Presidente, e la società
dell'informazione?
di Manlio Cammarata - 28.04.2000
Questo numero di InterLex esce con un giorno
di ritardo rispetto alla data di copertina, a causa di un problema tecnico che
fra il 26 e il 27 ha fatto sparire per diverse ore il dominio interlex.it da
molti Domain Name Server. Forse anche l'hardware e il software della Rete
protestano contro la proposta legislativa che riguarda appunto la registrazione
dei nomi a dominio...
Scherzi a parte, il ritardo consente di aggiornare tempestivamente le note
sull'esordio del Governo Amato, per quanto riguarda il campo che ci interessa.
Il programma che il nuovo Presidente del
Consiglio dei Ministri ha presentato al Parlamento - tempestivamente pubblicato
sul sito di Palazzo Chigi - non contiene una sola parola sulla società
dell'informazione e sullo sviluppo della nuova economia. Eppure, in qualche
intervista rilasciata prima della nomina, Giuliano Amato aveva indicato la
questione come fondamentale per la crescita del Paese e per creare nuovi posti
di lavoro.
Non può essere una semplice dimenticanza. Le ragioni di questa strana omissione
risiedono probabilmente nelle misteriose ragioni della politica e quindi
sfuggono alle nostre indagini. Però ci piacerebbe sapere che cosa si intende
fare per mettere l'Italia al passo con gli altri paesi industrializzati nello
sviluppo dell'internet. Non è concepibile un completo disinteresse, anche
perché il Presidente più di una volta ha dato chiari segnali di
attenzione a questa materia e ha anche formulato proposte non peregrine.
Può essere utile considerare alcuni fatti degli
ultimi giorni. Quando si è messo al lavoro per formare il nuovo Governo, Amato
ha detto ai segretari dei partiti: "Mandatemi via e-mail le vostre
proposte". Sarebbe stato bello se avesse aggiunto: "Chi non è capace,
non entra nella lista"...
Non è difficile immaginare lo sgomento che deve essersi diffuso in molte stanze
del potere. E-mail? Mah, deve essere quella cosa di Internet... Cercate qualcuno
pratico, i ragazzi sono in vacanza...
E mentre i politici cercavano di venire a capo
del POP3 e dello SMTP, rispuntavano quelli di Puntoit
a reclamare un ministro per l'internet, da invitare a cena.

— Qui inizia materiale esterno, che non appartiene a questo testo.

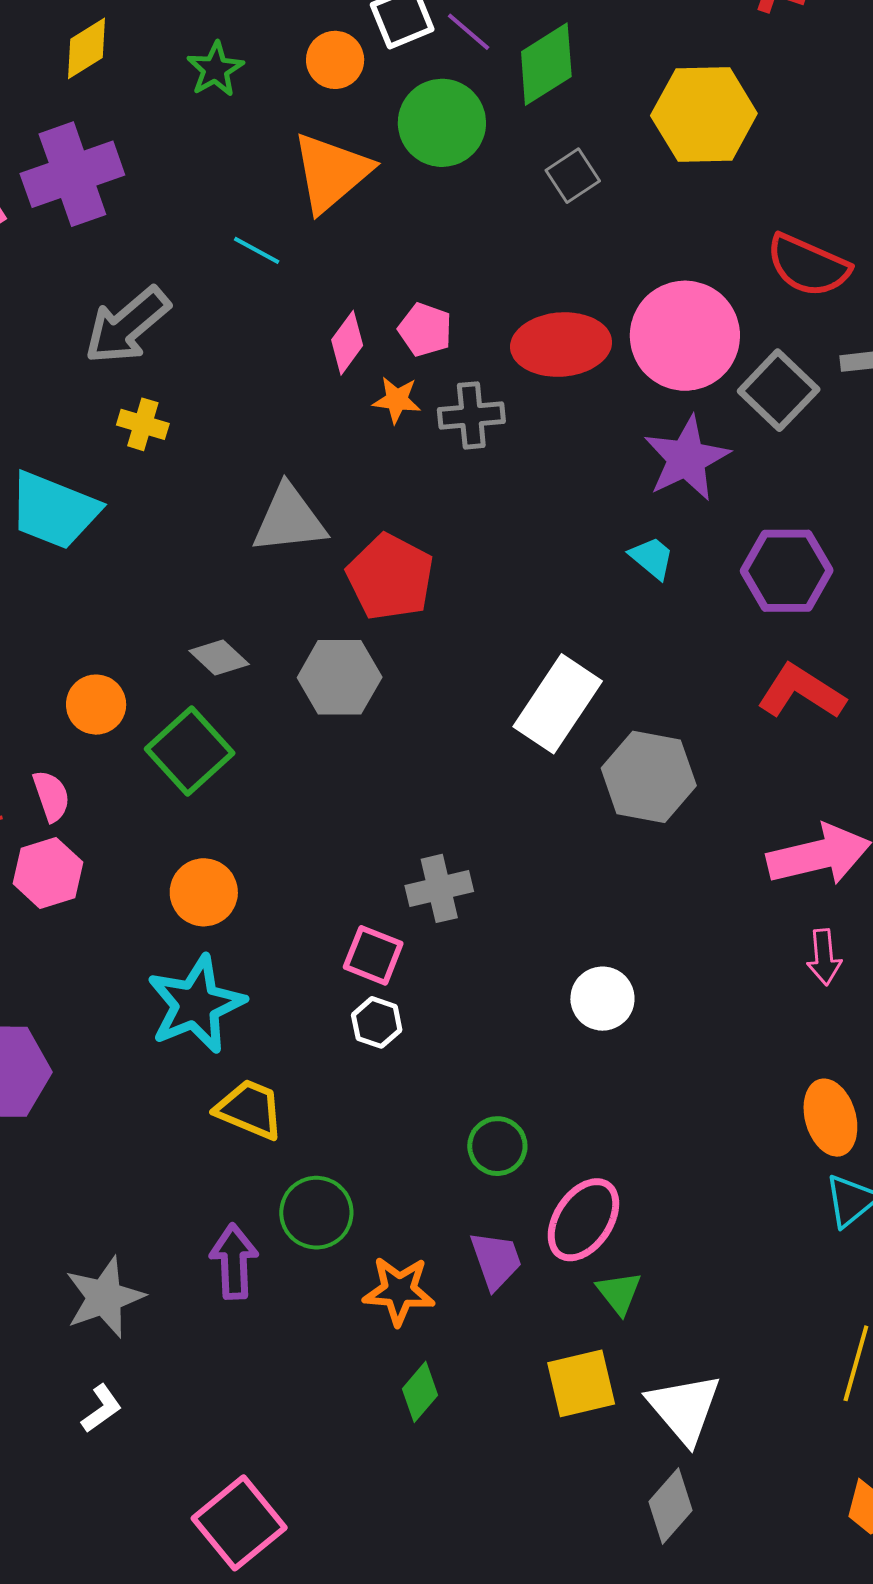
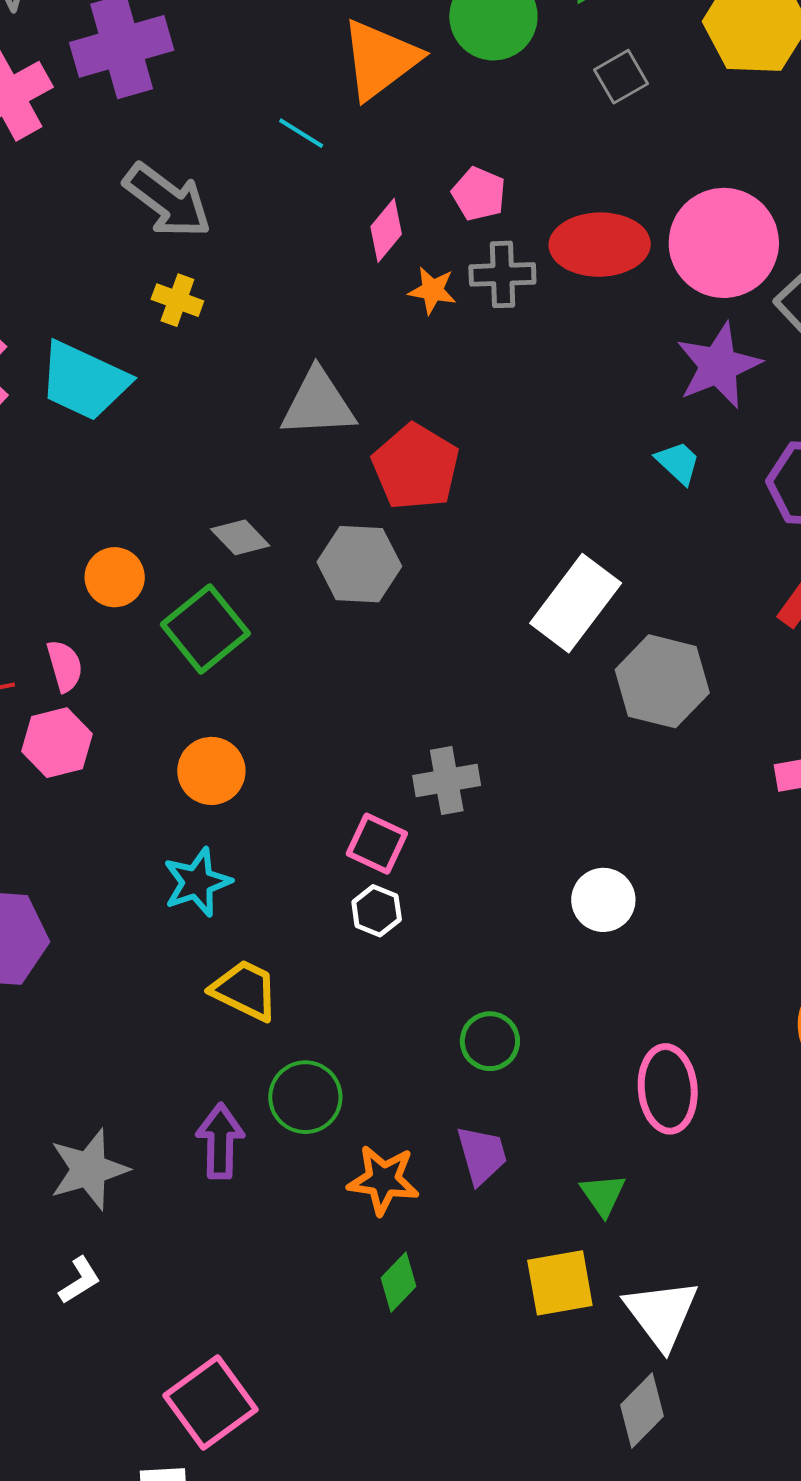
gray arrow: (127, 325) -> (168, 201), turned -106
pink pentagon: (425, 330) -> (479, 194), moved
gray cross: (471, 415) -> (502, 274), moved
cyan star: (196, 1004) -> (197, 882), size x0.7
pink ellipse: (583, 1220) -> (668, 1089), moved, turned -42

Difficile immaginare una proposta meno opportuna, sia per l'esigenza di
diminuire, anziché aumentare il numero dei segretari di Stato, sia perché
l'altra volta gli hanno dato un sottosegretario che ha combinato abbastanza guai
da far passare a chiunque la voglia di avanzare richieste del genere. Meno male
che la lista finale dei ministri e dei sottosegretari non contempla alcuna
carica in funzione dell'internet (o dell'innovazione tecnologica, o qualsiasi
altra definizione equivalente), sicché si può tirare un respiro per lo
scampato pericolo.
D'altra parte i possibili convitati ministeriali
ai banchetti dell'internet non sono pochi. Ci sarebbe il Ministro delle
comunicazioni, che nel precedente governo per la Rete non ha fatto nulla e (per
questo?) è stato confermato alla guida della diocesi. Poi si dovrebbe invitare
il Ministro dell'università e della ricerca, dal quale dipendono, fra l'altro,
il CNR e quindi lo IAT, con tutti i problemi della registrazione dei domini .it.

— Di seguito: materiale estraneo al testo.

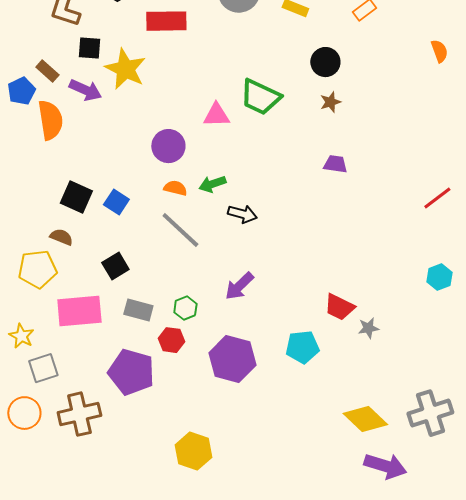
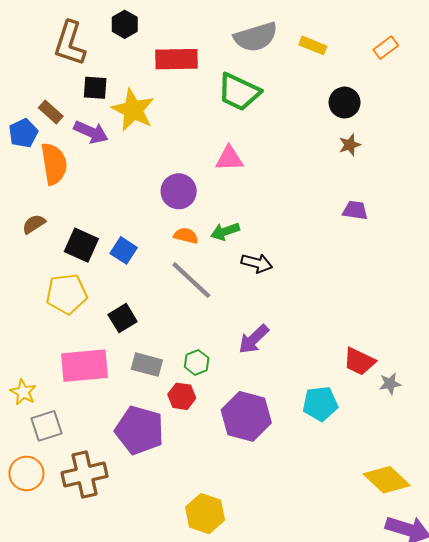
green trapezoid: (260, 97) -> (239, 92), moved
brown semicircle: (61, 237) -> (34, 224), moved, turned -55
yellow pentagon: (37, 269) -> (67, 294), moved

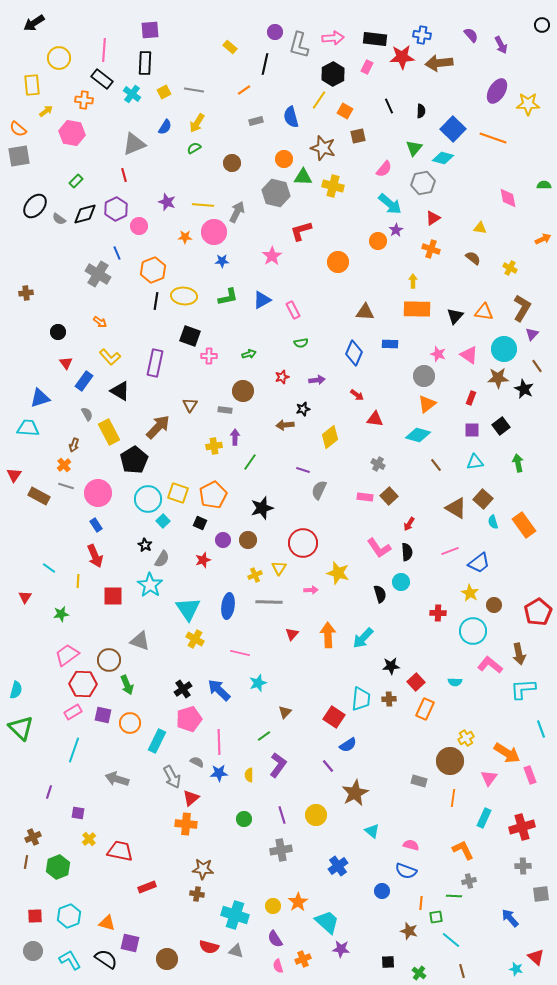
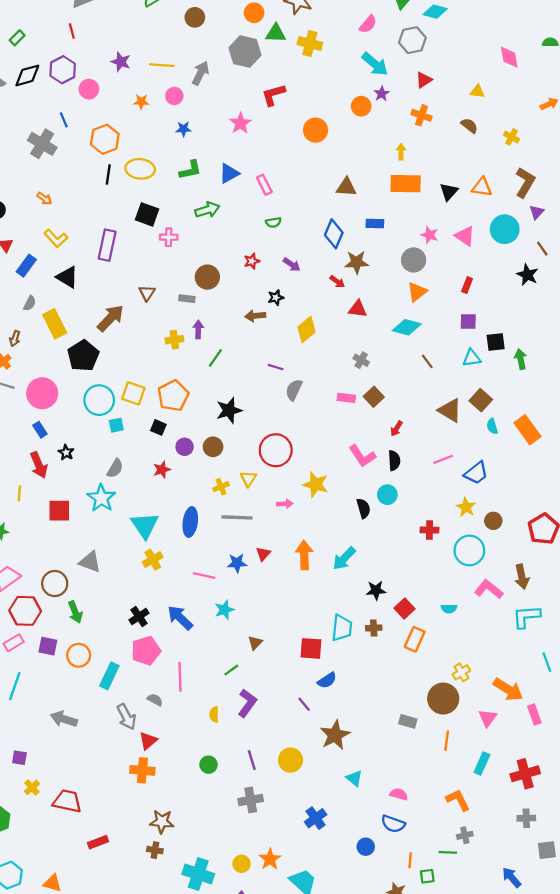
pink circle: (214, 232) -> (174, 96), size x0.6
green arrow: (249, 354) -> (207, 210), moved, size x1.5
brown star: (498, 378) -> (357, 262), moved
purple arrow: (317, 380) -> (292, 265), turned 42
gray semicircle: (87, 414) -> (30, 303), turned 56
black square: (501, 426) -> (496, 342), moved, turned 30
cyan square: (163, 521) -> (116, 425), turned 32
black star: (145, 545) -> (66, 453), moved
yellow cross: (195, 639) -> (153, 560), turned 30
red square: (334, 717) -> (311, 648), turned -30
blue star: (219, 773) -> (237, 563), moved

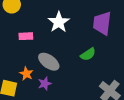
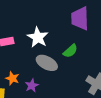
white star: (59, 22) -> (38, 37), moved
gray ellipse: (49, 62) -> (47, 63), moved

Andrebbe invitato anche il Ministro della pubblica istruzione, che si spera
segua le orme del suo predecessore, per quanto riguarda l'introduzione delle
tecnologie nella scuola. Si dovrebbe aggiungere la Ministra dei beni culturali,
anche lei confermata, non avendo fatto nulla per l'internet nel precedente
Gabinetto. Non è finita: dovrebbe essere più che interessato allo sviluppo
della rete anche il Ministro del lavoro, viste le opportunità offerte dalla new
economy, mentre il Ministro delle finanze avrebbe molto da dire, dato che il
suo predecessore è stato il più attivo nello sviluppo della Rete (guarda caso,
il settore più avanti degli altri è proprio quello delle tasse). Senza
dimenticare che ha voce in capitolo anche il Ministro della funzione
pubblica, impegnato con la Rete unitaria della pubblica amministrazione...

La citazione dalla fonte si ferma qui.